**Exercise directions**
Produce a verbatim copy of the records, and keep the images out of it.

**Recorded information**

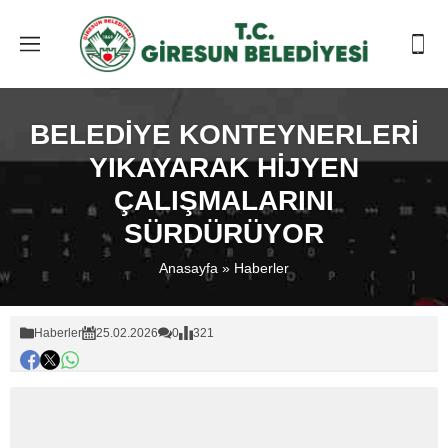
BELEDİYE KONTEYNERLERİ
YIKAYARAK HİJYEN
ÇALIŞMALARINI
SÜRDÜRÜYOR
Anasayfa
»
Haberler
Haberler
25.02.2026
0
321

**Output**
BELEDİYE KONTEYNERLERİ
YIKAYARAK HİJYEN
ÇALIŞMALARINI
SÜRDÜRÜYOR
Anasayfa
»
Haberler
Haberler
25.02.2026
0
321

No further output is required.